Much of this is dumbed-down feminism, something akin to ‘girl-power’. According to Ms Wolf, “no two women are alike”. This laziness abounds throughout. She states that “misogynist commentators had often suggested that brilliant women could not be sexual…”. We need only think of Catherine the Great to be reminded that women, acknowledged as brilliant, had their sexuality used against them. The use of Chastity Belts as oppressors of women is noted, though in fact they were largely a Victorian notion, little found today.

Ms Wolf contends that, before the rise of Judeo-Christian societies, Goddess worship was the norm in the Eastern Mediterranean and that females had a higher status than subsequently. This is not disputed; although errors such as stating that the Virgin Birth is a church construct not accepted until the fifth century and that the teachings of St Paul became synonymous with Christianity with the rise of the Holy Roman Empire somewhat undermine the point.

Some of the writing lapses into lyricism. The success of the ‘Fifty Shades’ series might have encouraged prose such as, “… soft light brown hair that falls to her shoulders” and “It was a warm breezy day as we gathered to talk in the living room of a cottage on an old farm”. What does it matter to us that the taxi was a “battered taxi”?

She touches on the notion that a male tantric sexual healer might be better described as a sex worker but goes no further which is a pity as it might have added a little depth to a work which was becoming reiterative.
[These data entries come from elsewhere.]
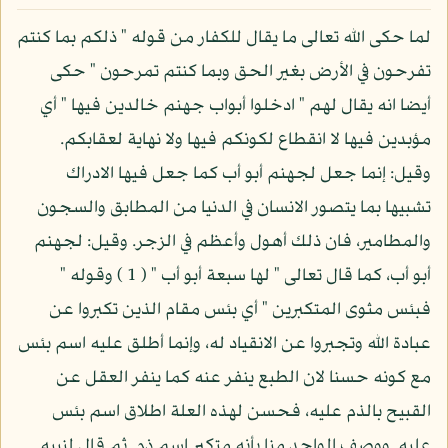
لما حكى الله تعالى ما يقال للكفار من قوله " ذلكم بما كنتم
تفرحون في الأرض بغير الحق وبما كنتم تمرحون " حكى
أيضا انه يقال لهم " ادخلوا أبواب جهنم خالدين فيها " أي
مؤبدين فيها لا انقطاع لكونكم فيها ولا نهاية لعقابكم.
وقيل: إنما جعل لجهنم أبو أب كما جعل فيها الادراك
تشبيها بما يتصور الانسان في الدنيا من المطابق والسجون
والمطامير، فان ذلك أهول وأعظم في الزجر. وقيل: لجهنم
أبو أب، كما قال تعالى " لها سبعة أبو أب " ( 1 ) وقوله "
فبئس مثوى المتكبرين " أي بئس مقام الذين تكبروا عن
عبادة الله وتجبروا عن الانقياد له، وإنما أطلق عليه اسم بئس
مع كونه حسنا لان الطبع ينفر عنه كما ينفر العقل عن
القبيح بالذم عليه، فحسن لهذه العلة اطلاق اسم بئس
عليه. ووصف الواحد منا بأنه متكبر اسم ذم. ثم قال لنبيه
Too little time is given to procreation and a musing on the motivation of pleasure as a reward for sex. Where evolutionary biology is mentioned it is only to describe Richard Dawkins’ ‘The Selfish Gene’ as “old fashioned male-centred theories of evolutionary biology”.
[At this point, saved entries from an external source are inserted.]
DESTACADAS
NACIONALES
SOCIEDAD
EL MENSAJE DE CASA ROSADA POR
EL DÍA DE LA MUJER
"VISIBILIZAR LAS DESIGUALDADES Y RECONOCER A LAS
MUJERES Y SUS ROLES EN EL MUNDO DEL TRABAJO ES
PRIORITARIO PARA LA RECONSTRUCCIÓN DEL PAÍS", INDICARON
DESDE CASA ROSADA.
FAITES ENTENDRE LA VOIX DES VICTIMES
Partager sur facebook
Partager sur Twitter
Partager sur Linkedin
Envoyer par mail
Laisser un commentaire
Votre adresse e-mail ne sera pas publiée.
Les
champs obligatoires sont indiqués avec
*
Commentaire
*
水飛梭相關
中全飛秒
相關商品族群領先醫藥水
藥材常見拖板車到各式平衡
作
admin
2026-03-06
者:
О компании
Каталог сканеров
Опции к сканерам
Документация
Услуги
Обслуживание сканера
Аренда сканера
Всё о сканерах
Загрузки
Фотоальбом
Ms Wolf has given herself far too much to do here: physical science, New-Age mysticism, Sociology and expressing herself as a writer in addition to writing an engaging book have proved to be beyond her.  I feel that an opportunity has been missed here. The need for a more learned text on female sexuality; alert to evolutionary biology, sexual selection and sociology remains. After ‘Vagina’ the need may be greater.